Les modèles les plus récents s'attaquent, eux, directement aux «wicked problems» et considèrent la croissance économique et la compétitivité comme un effet secondaire positif et nécessaire pour relever les défis sociaux plus larges.
Raisonnement tordu?
Cela peut sembler être un raisonnement tordu. Ce n'est pourtant pas le cas.
Au paravant, l'accent était mis sur les défaillances du marché que le gouvernement devait ensuite résoudre , pas toujours avec succès d'ailleurs.
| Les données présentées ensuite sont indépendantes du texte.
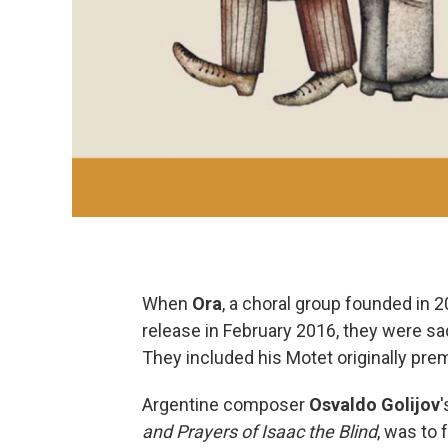
When
Ora
, a choral group founded in 
release in February 2016, they were 
They included his Motet originally pre
Argentine composer
Osvaldo
Golijov
'
and Prayers of Isaac the Blind
, was to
Les difficultés actuelles portent principalement sur qui doit piloter, diriger et coordonner ces transformations et transitions, et comment.
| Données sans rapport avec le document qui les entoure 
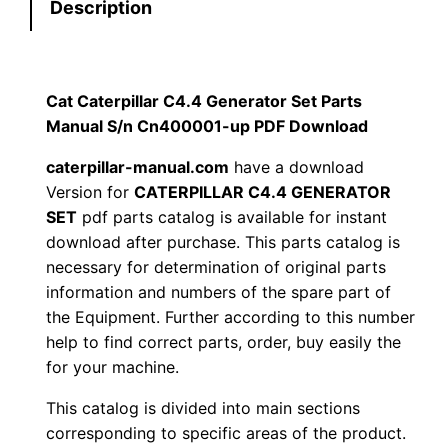
Description
r
:
7
p
i
$
9
l
Cat Caterpillar C4.4 Generator Set Parts
1
.
l
Manual S/n Cn400001-up PDF Download
a
2
0
caterpillar-manual.com
have a download
r
Version for
CATERPILLAR C4.4 GENERATOR
0
0
C
SET
pdf parts catalog is available for instant
4
download after purchase. This parts catalog is
.
.
.
necessary for determination of original parts
4
information and numbers of the spare part of
0
the Equipment. Further according to this number
G
0
help to find correct parts, order, buy easily the
e
for your machine.
n
.
e
This catalog is divided into main sections
r
corresponding to specific areas of the product.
Ce rôle est de plus en plus souvent assumé par les entreprises et les organisations , souvent d'ailleurs poussées par leurs clients et travailleurs, c'est-à-dire par la société. Et ce n'est souvent qu'après coup que le législateur et les gouvernements inscrivent dans la loi ces évolutions sociales. Il est évident que ceux qui réussissent à «commercialiser» des solutions pour répondre à ces défis sociétaux sont les mieux placés pour conquérir ces marchés futurs.
Faire d'une pierre deux coups
Relever des défis sociétaux complexes occupe une place centrale au cœur des derniers modèles de politique d'innovation, mais cela ne veut pas dire qu'ils ne cherchent pas à construire une activité économique solide . Au contraire. En réalité, il est tout à fait possible de faire d'une pierre deux coups en orientant les efforts dans une direction qui transcende les parcours d'innovation individuels.
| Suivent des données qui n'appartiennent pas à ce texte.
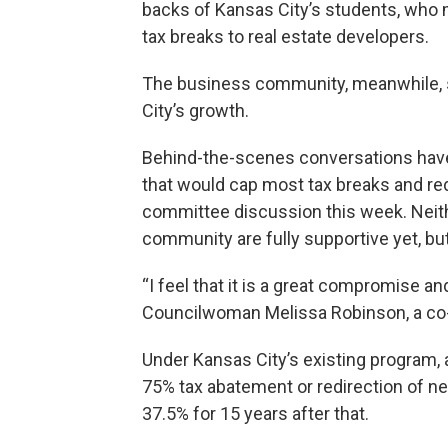
backs of Kansas City’s students, who m
tax breaks to real estate developers.
The business community, meanwhile, s
City’s growth.
Behind-the-scenes conversations hav
that would cap most tax breaks and re
committee discussion this week. Neith
community are fully supportive yet, but
“I feel that it is a great compromise and
Councilwoman Melissa Robinson, a co
Under Kansas City’s existing program, 
75% tax abatement or redirection of ne
37.5% for 15 years after that.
Ceux qui cherchent ainsi à ajuster le système dans son ensemble en réglementant ou en encourageant les mécanismes appropriés de ce système contribuent non seulement à améliorer la société, mais aussi à préparer les entreprises et les organisations au marché de demain
De manière tout à fait manifeste, nous évoluons désormais vers une économie où la préservation de l'environnement et du climat n'est plus considérée comme un phénomène marginal , mais va devenir centrale dans les prises de décisions socio-économiques et politiques, ce qui constitue en soi un moteur pour une économie résiliente.
*Compte tenu de l'impact profond de l'activité humaine sur les écosystèmes, l'expression "espace opérationnel sûr" (SOS) désigne, dans un contexte où l'activité humaine a un impact profond sur les écosystèmes, la capacité de notre planète à fournir des moyens de subsistance à l'humanité sans être menacée et sans sursollicitation.